-- Work order --
Search the data for the word "rhythm" and copy out every line that has it.

-- Dataset excerpts --
******

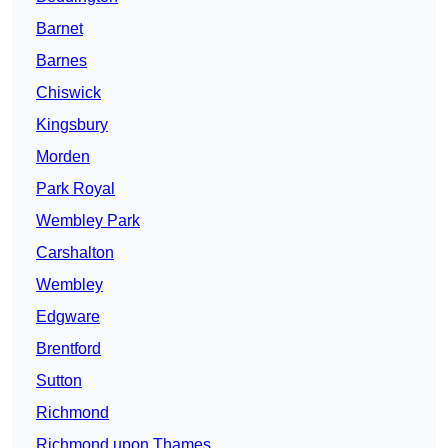
Barnet
Barnes
Chiswick
Kingsbury
Morden
Park Royal
Wembley Park
Carshalton
Wembley
Edgware
Brentford
Sutton
Richmond
Richmond upon Thames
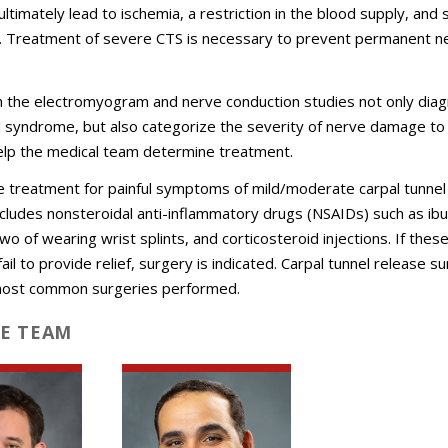
ultimately lead to ischemia, a restriction in the blood supply, and 
e. Treatment of severe CTS is necessary to prevent permanent n
m the electromyogram and nerve conduction studies not only dia
l syndrome, but also categorize the severity of nerve damage to
elp the medical team determine treatment.
e treatment for painful symptoms of mild/moderate carpal tunnel
ludes nonsteroidal anti-inflammatory drugs (NSAIDs) such as ib
wo of wearing wrist splints, and corticosteroid injections. If thes
il to provide relief, surgery is indicated. Carpal tunnel release su
most common surgeries performed.
E TEAM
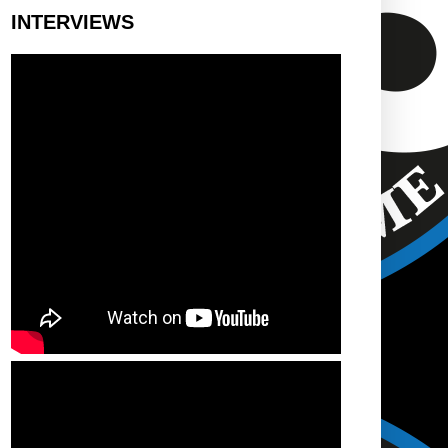
INTERVIEWS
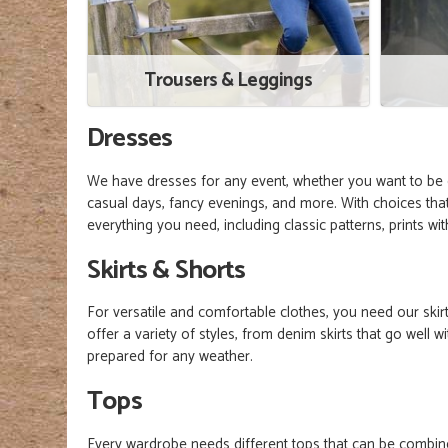
Trousers & Leggings
Dresses
We have dresses for any event, whether you want to be c
casual days, fancy evenings, and more. With choices that
everything you need, including classic patterns, prints w
Skirts & Shorts
For versatile and comfortable clothes, you need our skir
offer a variety of styles, from denim skirts that go well
prepared for any weather.
Tops
Every wardrobe needs different tops that can be combined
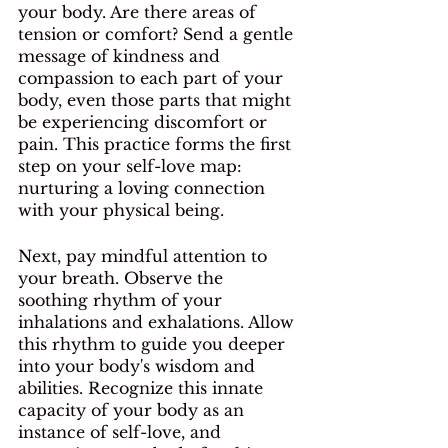
your body. Are there areas of 
tension or comfort? Send a gentle 
message of kindness and 
compassion to each part of your 
body, even those parts that might 
be experiencing discomfort or 
pain. This practice forms the first 
step on your self-love map: 
nurturing a loving connection 
with your physical being.
Next, pay mindful attention to 
your breath. Observe the 
soothing rhythm of your 
inhalations and exhalations. Allow 
this rhythm to guide you deeper 
into your body's wisdom and 
abilities. Recognize this innate 
capacity of your body as an 
instance of self-love, and 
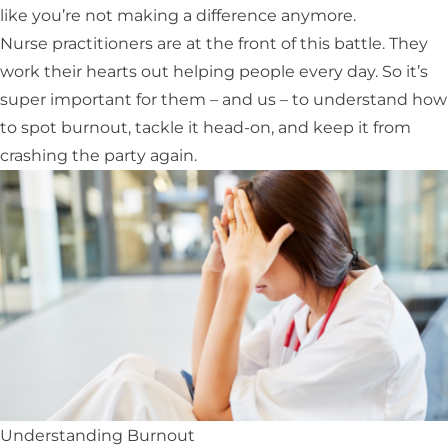
like you’re not making a difference anymore.
Nurse practitioners are at the front of this battle. They
work their hearts out helping people every day. So it’s
super important for them – and us – to understand how
to spot burnout, tackle it head-on, and keep it from
crashing the party again.
Understanding Burnout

******

-- Your response --
soothing rhythm of your 
this rhythm to guide you deeper 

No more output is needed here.